» TRY IT
The reply must consist of one number: how many lines of the data include the word "után".
*** Opening DATASET RECORDS ***
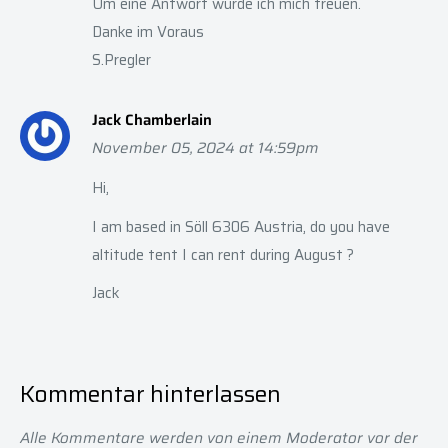
Um eine Antwort würde ich mich freuen.
Danke im Voraus
S.Pregler
Jack Chamberlain
November 05, 2024 at 14:59pm
Hi,
I am based in Söll 6306 Austria, do you have
altitude tent I can rent during August ?
Jack
Kommentar hinterlassen
Alle Kommentare werden von einem Moderator vor der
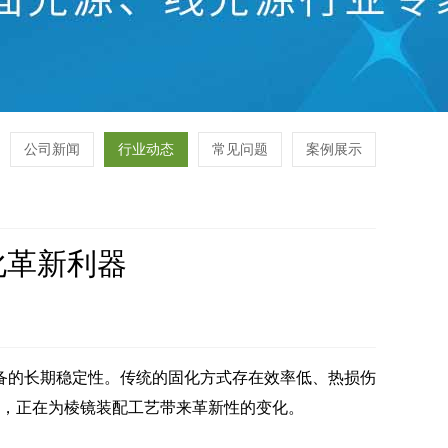
公司新闻
行业动态
常见问题
案例展示
化革新利器
备的长期稳定性。传统的固化方式存在效率低、热损伤
案，正在为棱镜装配工艺带来革新性的变化。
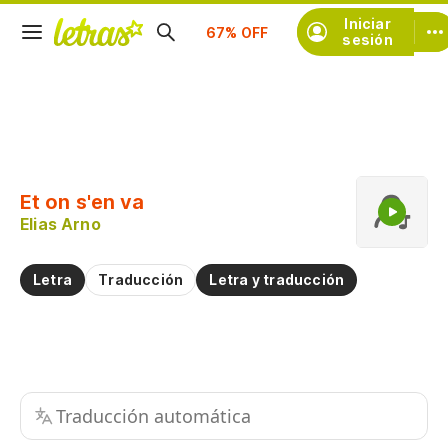
Iniciar
Suscríbete
sesión
Copiar fragmento
Copiar toda la letra
Et on s'en va
Practicar la pronunciación de
Elias Arno
Comentar sobre este fragmento
Letra
Traducción
Letra y traducción
Traducción automática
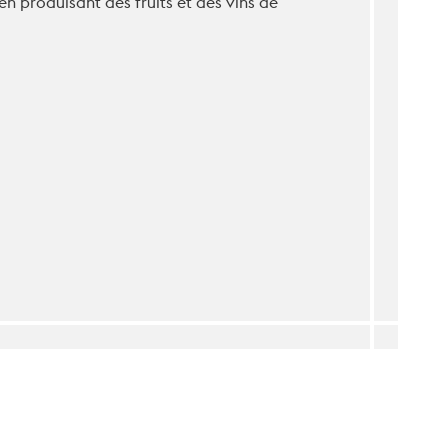
n produisant des fruits et des vins de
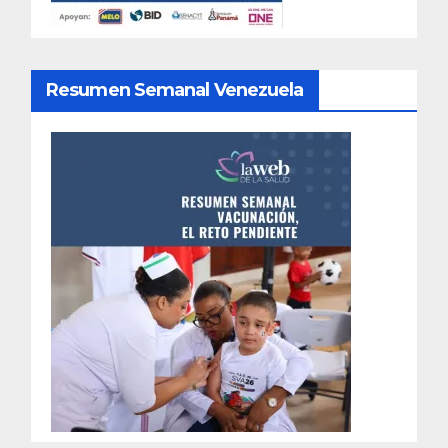
Resumen Semanal Venezuela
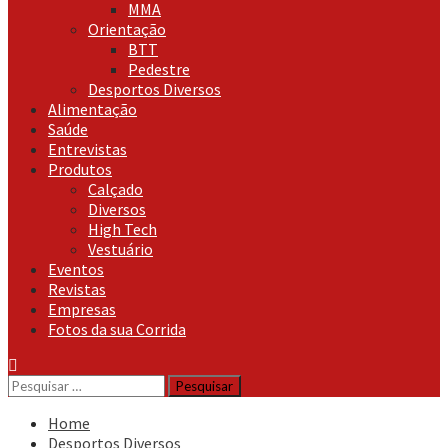
MMA
Orientação
BTT
Pedestre
Desportos Diversos
Alimentação
Saúde
Entrevistas
Produtos
Calçado
Diversos
High Tech
Vestuário
Eventos
Revistas
Empresas
Fotos da sua Corrida
Pesquisar
por:
Home
Desportos Diversos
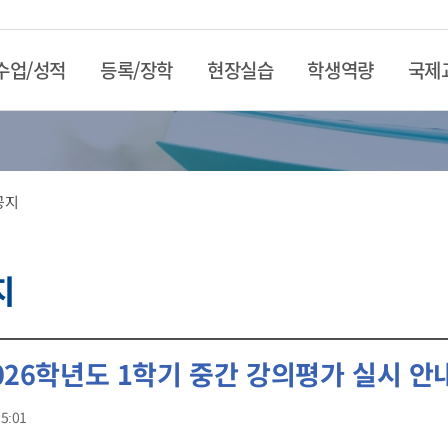
수업/성적
등록/장학
현장실습
학생역량
국제
리
숙사)
학적변동안내
강의계획서
장학
비교과
한국어연수생
통합상담
기업관리
학적변
수강
M-CT
학부모
로드맵
내
 순서
휴학안내
강의계획서조회
장학제도안내
비교과 신청
학생정보조회
상담 신청
기업조회
휴학신
수강신
M-CT 
성적조
공지
내
수강신청 변경
트
복학안내
비교과 활동 내역
강의시간표조회
상담 현황
복학신
수강신
M-CT
등록금
능력평가
보
학적부기재사항정정안내
비교과 특별학점 신청
성적조회
학적부
재수강
소인증제
교육비
지
 출력
능력평가
고
재입학안내
입학안내
전과신
수강과
등록금
명서 발급
평가
진단
자퇴안내
재입학
강의시
확인서
내역
제적안내
졸업유
진단평
2026학년도 1학기 중간 강의평가 실시 안
리
전과안내
학년/학
학점인정
포트폴리오
교직관
5:01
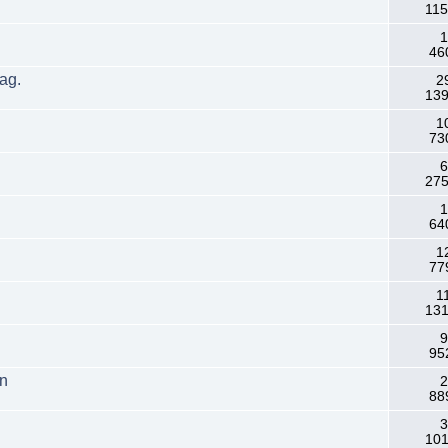
115
1
46
ag.
2
139
1
73
6
275
1
64
1
77
1
131
9
95
en
2
88
3
101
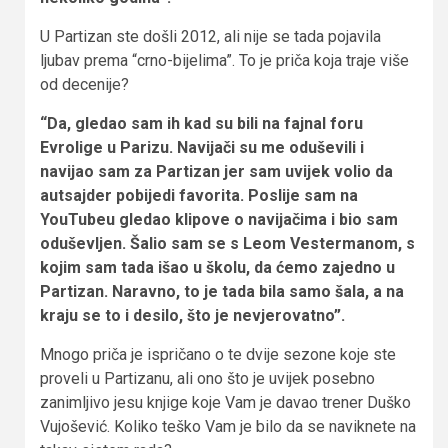
U Partizan ste došli 2012, ali nije se tada pojavila
ljubav prema “crno-bijelima”. To je priča koja traje više
od decenije?
“Da, gledao sam ih kad su bili na fajnal foru
Evrolige u Parizu. Navijači su me oduševili i
navijao sam za Partizan jer sam uvijek volio da
autsajder pobijedi favorita. Poslije sam na
YouTubeu gledao klipove o navijačima i bio sam
oduševljen. Šalio sam se s Leom Vestermanom, s
kojim sam tada išao u školu, da ćemo zajedno u
Partizan. Naravno, to je tada bila samo šala, a na
kraju se to i desilo, što je nevjerovatno”.
Mnogo priča je ispričano o te dvije sezone koje ste
proveli u Partizanu, ali ono što je uvijek posebno
zanimljivo jesu knjige koje Vam je davao trener Duško
Vujošević. Koliko teško Vam je bilo da se naviknete na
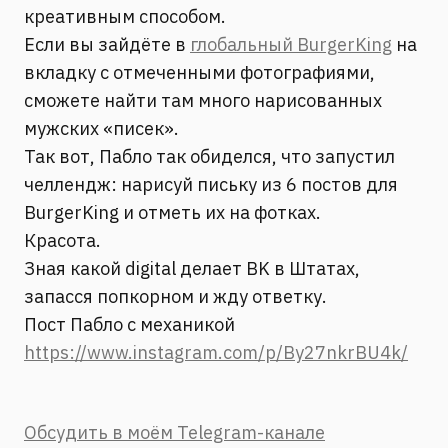
креативным способом.
Если вы зайдёте в
глобальный BurgerKing
на
вкладку с отмеченными фотографиями,
сможете найти там много нарисованных
мужских «писек».
Так вот, Пабло так обиделся, что запустил
челлендж: нарисуй письку из 6 постов для
BurgerKing и отметь их на фотках.
Красота.
Зная какой digital делает BK в Штатах,
запасся попкорном и жду ответку.
Пост Пабло с механикой
https://www.instagram.com/p/By27nkrBU4k/
Обсудить в моём Telegram-канале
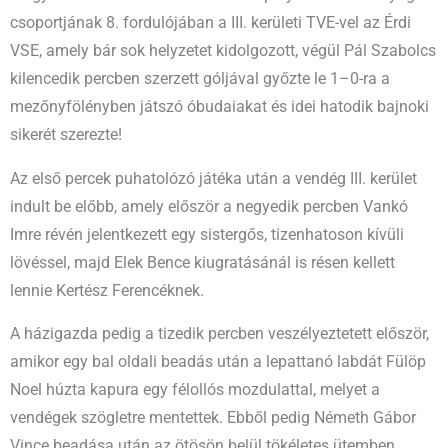
csoportjának 8. fordulójában a III. kerületi TVE-vel az Érdi
VSE, amely bár sok helyzetet kidolgozott, végül Pál Szabolcs
kilencedik percben szerzett góljával győzte le 1–0-ra a
mezőnyfölényben játszó óbudaiakat és idei hatodik bajnoki
sikerét szerezte!
Az első percek puhatolózó játéka után a vendég III. kerület
indult be előbb, amely először a negyedik percben Vankó
Imre révén jelentkezett egy sistergős, tizenhatoson kívüli
lövéssel, majd Elek Bence kiugratásánál is résen kellett
lennie Kertész Ferencéknek.
A házigazda pedig a tizedik percben veszélyeztetett először,
amikor egy bal oldali beadás után a lepattanó labdát Fülöp
Noel húzta kapura egy félollós mozdulattal, melyet a
vendégek szögletre mentettek. Ebből pedig Németh Gábor
Vince beadása után az ötösön belül tökéletes ütemben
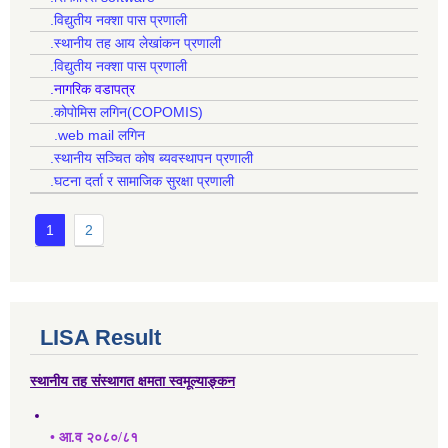
.विद्युतीय नक्शा पास प्रणाली
.स्थानीय तह आय लेखांकन प्रणाली
.विद्युतीय नक्शा पास प्रणाली
.नागरिक वडापत्र
.कोपोमिस लगिन(COPOMIS)
.web mail लगिन
.स्थानीय सञ्चित कोष ब्यवस्थापन प्रणाली
.घटना दर्ता र सामाजिक सुरक्षा प्रणाली
1
2
LISA Result
स्थानीय तह संस्थागत क्षमता स्वमूल्याङ्कन
• आ.व २०८०/८१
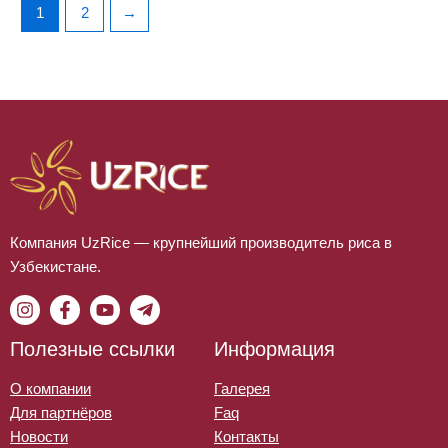
1
2
→
Компания UzRice — крупнейший производитель риса в
Узбекистане.
Полезные ссылки
Информация
О компании
Галерея
Для партнёров
Faq
Новости
Контакты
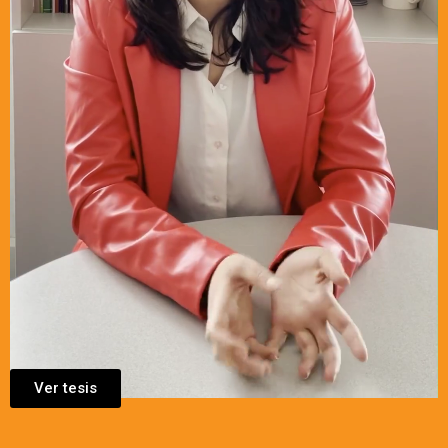
Ver tesis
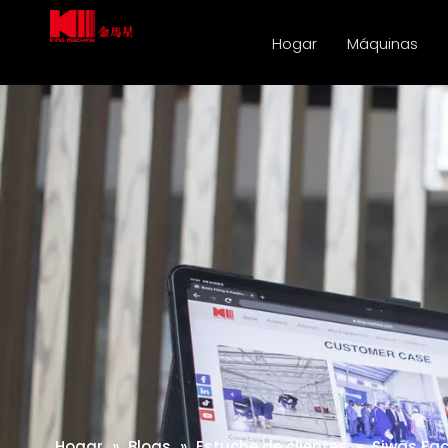
Hogar
Máquinas
Hogar
»
Blogs
»
Estuche de clientes
»
Siwas Fa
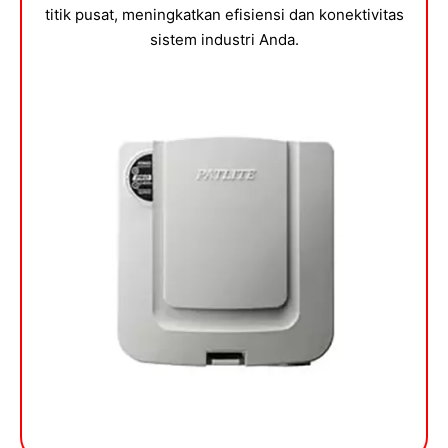
titik pusat, meningkatkan efisiensi dan konektivitas
sistem industri Anda.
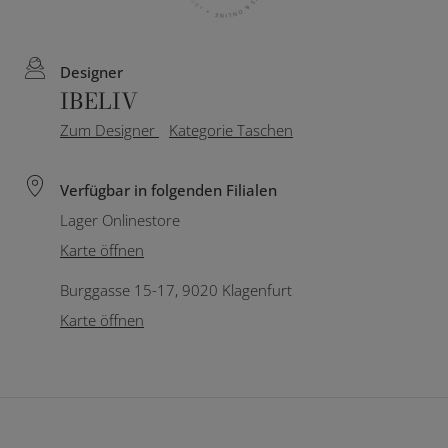
Designer
IBELIV
Zum Designer
Kategorie Taschen
Verfügbar in folgenden Filialen
Lager Onlinestore
Karte öffnen
Burggasse 15-17, 9020 Klagenfurt
Karte öffnen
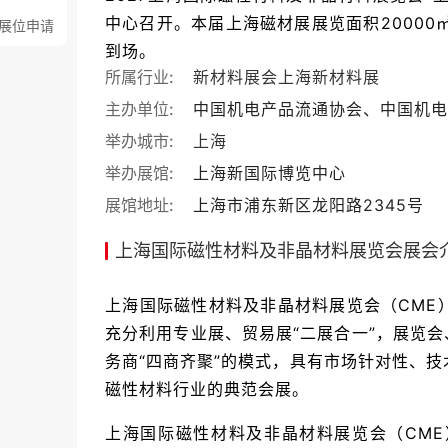
中心召开。本届上海磁材展展览面积20000
展位申请
到场。
所属行业:
新材料展会
上海新材料展
主办单位:
中国机电产品流通协会、中国机电
举办城市:
上海
举办展馆:
上海新国际博览中心
展馆地址:
上海市浦东新区龙阳路2345号
上海国际磁性材料及非晶材料展览会展会
上海国际磁性材料及非晶材料展览会（CME
充分利用专业展、贸易展“二展合一”，展览会
务商“四商齐聚”的模式，具有市场针对性、
磁性材料行业的典范会展。
上海国际磁性材料及非晶材料展览会（CM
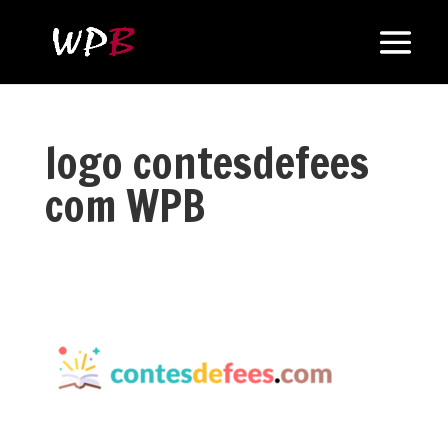
logo contesdefees
com WPB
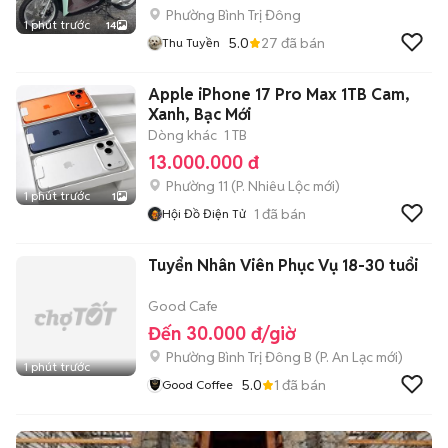
Phường Bình Trị Đông
1 phút trước
14
5.0
27
đã bán
Thu Tuyền
Apple iPhone 17 Pro Max 1TB Cam,
Xanh, Bạc Mới
Dòng khác
1 TB
13.000.000 đ
Phường 11
(
P. Nhiêu Lộc
mới)
1 phút trước
1
1
đã bán
Hội Đồ Điện Tử
Tuyển Nhân Viên Phục Vụ 18-30 tuổi
Good Cafe
Đến 30.000 đ/giờ
Phường Bình Trị Đông B
(
P. An Lạc
mới)
1 phút trước
5.0
1
đã bán
Good Coffee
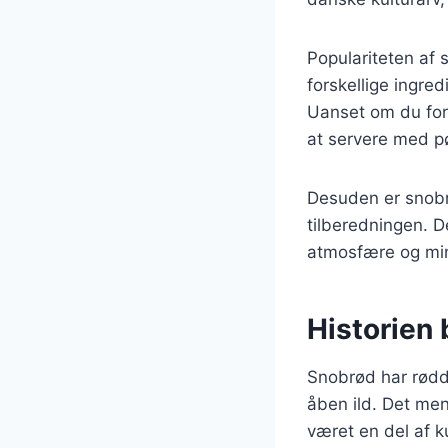
Populariteten af 
forskellige ingre
Uanset om du fore
at servere med pø
Desuden er snobrø
tilberedningen. D
atmosfære og min
Historien
Snobrød har rødde
åben ild. Det me
været en del af k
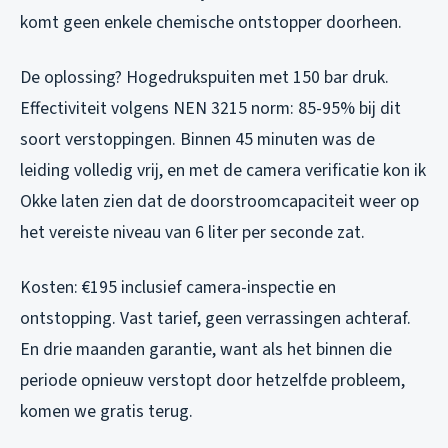
komt geen enkele chemische ontstopper doorheen.
De oplossing? Hogedrukspuiten met 150 bar druk.
Effectiviteit volgens NEN 3215 norm: 85-95% bij dit
soort verstoppingen. Binnen 45 minuten was de
leiding volledig vrij, en met de camera verificatie kon ik
Okke laten zien dat de doorstroomcapaciteit weer op
het vereiste niveau van 6 liter per seconde zat.
Kosten: €195 inclusief camera-inspectie en
ontstopping. Vast tarief, geen verrassingen achteraf.
En drie maanden garantie, want als het binnen die
periode opnieuw verstopt door hetzelfde probleem,
komen we gratis terug.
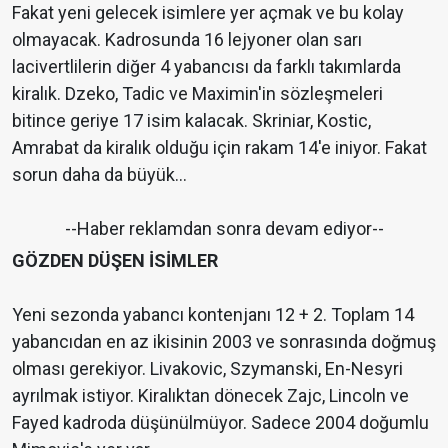
Fakat yeni gelecek isimlere yer açmak ve bu kolay
olmayacak. Kadrosunda 16 lejyoner olan sarı
lacivertlilerin diğer 4 yabancısı da farklı takımlarda
kiralık. Dzeko, Tadic ve Maximin'in sözleşmeleri
bitince geriye 17 isim kalacak. Skriniar, Kostic,
Amrabat da kiralık olduğu için rakam 14'e iniyor. Fakat
sorun daha da büyük...
--Haber reklamdan sonra devam ediyor--
GÖZDEN DÜŞEN İSİMLER
Yeni sezonda yabancı kontenjanı 12 + 2. Toplam 14
yabancıdan en az ikisinin 2003 ve sonrasında doğmuş
olması gerekiyor. Livakovic, Szymanski, En-Nesyri
ayrılmak istiyor. Kiralıktan dönecek Zajc, Lincoln ve
Fayed kadroda düşünülmüyor. Sadece 2004 doğumlu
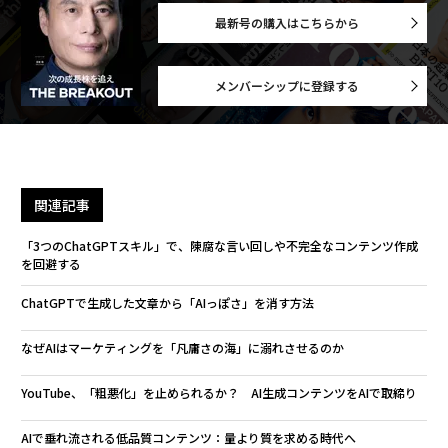
最新号の購入はこちらから
メンバーシップに登録する
関連記事
「3つのChatGPTスキル」で、陳腐な言い回しや不完全なコンテンツ作成
を回避する
ChatGPTで生成した文章から「AIっぽさ」を消す方法
なぜAIはマーケティングを「凡庸さの海」に溺れさせるのか
YouTube、「粗悪化」を止められるか？ AI生成コンテンツをAIで取締り
AIで垂れ流される低品質コンテンツ：量より質を求める時代へ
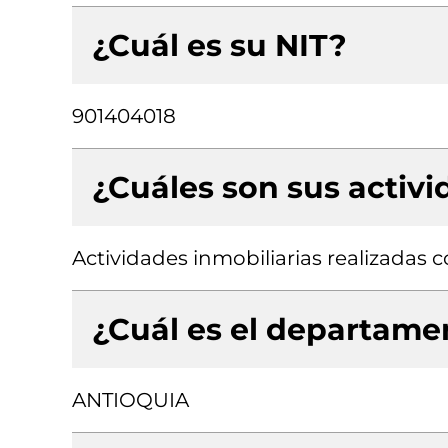
¿Cuál es su NIT?
901404018
¿Cuáles son sus activ
Actividades inmobiliarias realizadas
¿Cuál es el departamen
ANTIOQUIA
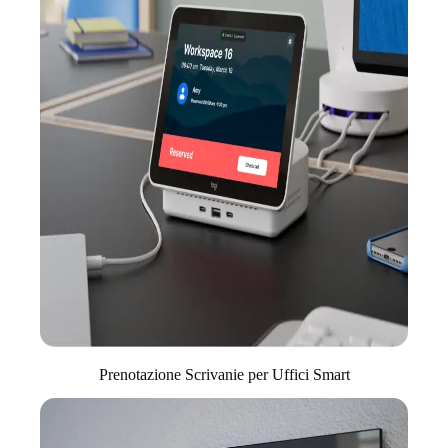
Prenotazione Scrivanie per Uffici Smart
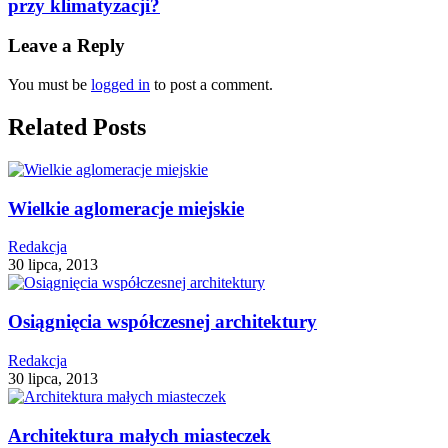
przy klimatyzacji?
Leave a Reply
You must be
logged in
to post a comment.
Related Posts
Wielkie aglomeracje miejskie
Redakcja
30 lipca, 2013
Osiągnięcia współczesnej architektury
Redakcja
30 lipca, 2013
Architektura małych miasteczek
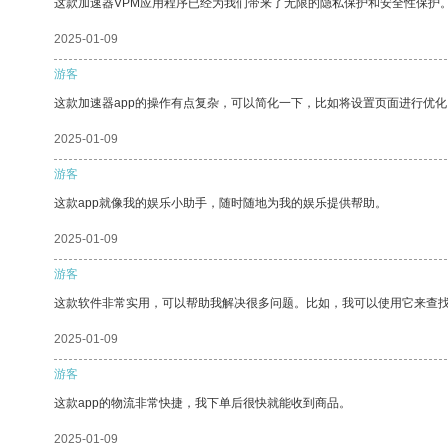
这款加速器VPM应用程序已经为我们带来了无限的隐私保护和安全性保护
2025-01-09
游客
这款加速器app的操作有点复杂，可以简化一下，比如将设置页面进行优化
2025-01-09
游客
这款app就像我的娱乐小助手，随时随地为我的娱乐提供帮助。
2025-01-09
游客
这款软件非常实用，可以帮助我解决很多问题。比如，我可以使用它来查
2025-01-09
游客
这款app的物流非常快捷，我下单后很快就能收到商品。
2025-01-09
*** Closing DATASET RECORDS ***
» RESPONSE AREA
3